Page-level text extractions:
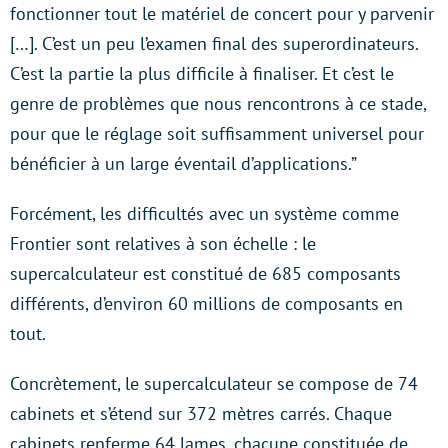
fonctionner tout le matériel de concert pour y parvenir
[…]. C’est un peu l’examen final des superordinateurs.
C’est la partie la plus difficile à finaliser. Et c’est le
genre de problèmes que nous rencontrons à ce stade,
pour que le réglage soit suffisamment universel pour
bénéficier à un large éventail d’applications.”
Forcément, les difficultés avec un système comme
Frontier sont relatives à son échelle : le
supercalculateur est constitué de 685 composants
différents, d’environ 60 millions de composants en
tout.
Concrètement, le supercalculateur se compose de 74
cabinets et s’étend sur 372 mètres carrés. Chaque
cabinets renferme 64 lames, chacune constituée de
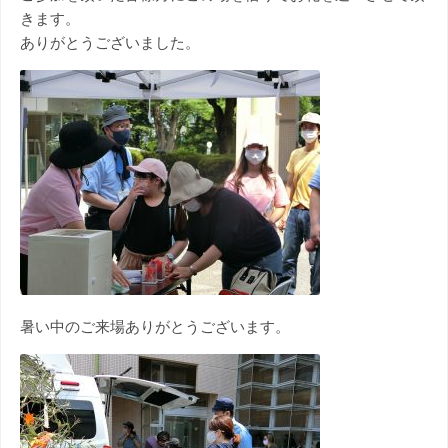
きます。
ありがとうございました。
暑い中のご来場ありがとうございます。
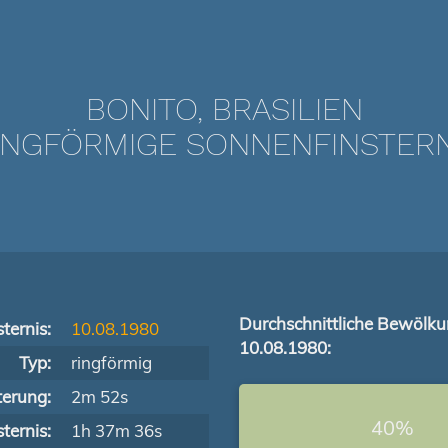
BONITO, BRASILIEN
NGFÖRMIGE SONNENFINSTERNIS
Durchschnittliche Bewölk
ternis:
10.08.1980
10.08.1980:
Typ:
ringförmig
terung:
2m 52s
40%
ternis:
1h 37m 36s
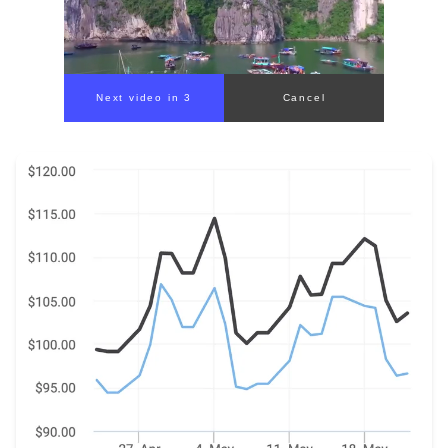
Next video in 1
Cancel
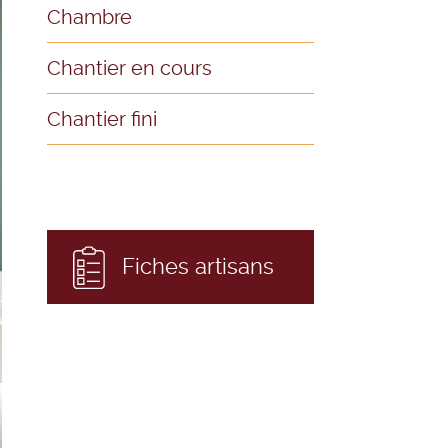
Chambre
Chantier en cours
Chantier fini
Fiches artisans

• Task goal: The expected answer is the complete set of entries, copied verbatim, with no pictures.

• Answer section:
fonctionner tout le matériel de concert pour y parvenir
[…]. C’est un peu l’examen final des superordinateurs.
C’est la partie la plus difficile à finaliser. Et c’est le
genre de problèmes que nous rencontrons à ce stade,
pour que le réglage soit suffisamment universel pour
bénéficier à un large éventail d’applications.”
Forcément, les difficultés avec un système comme
Frontier sont relatives à son échelle : le
supercalculateur est constitué de 685 composants
différents, d’environ 60 millions de composants en
tout.
Concrètement, le supercalculateur se compose de 74
cabinets et s’étend sur 372 mètres carrés. Chaque
cabinets renferme 64 lames, chacune constituée de
きます。
ありがとうございました。
暑い中のご来場ありがとうございます。
BONITO, BRASILIEN
NGFÖRMIGE SONNENFINSTERNIS
Durchschnittliche Bewölk
ternis:
10.08.1980
10.08.1980:
Typ:
ringförmig
terung:
2m 52s
40%
ternis:
1h 37m 36s
Next video in 1
Cancel
Chambre
Chantier en cours
Chantier fini
Fiches artisans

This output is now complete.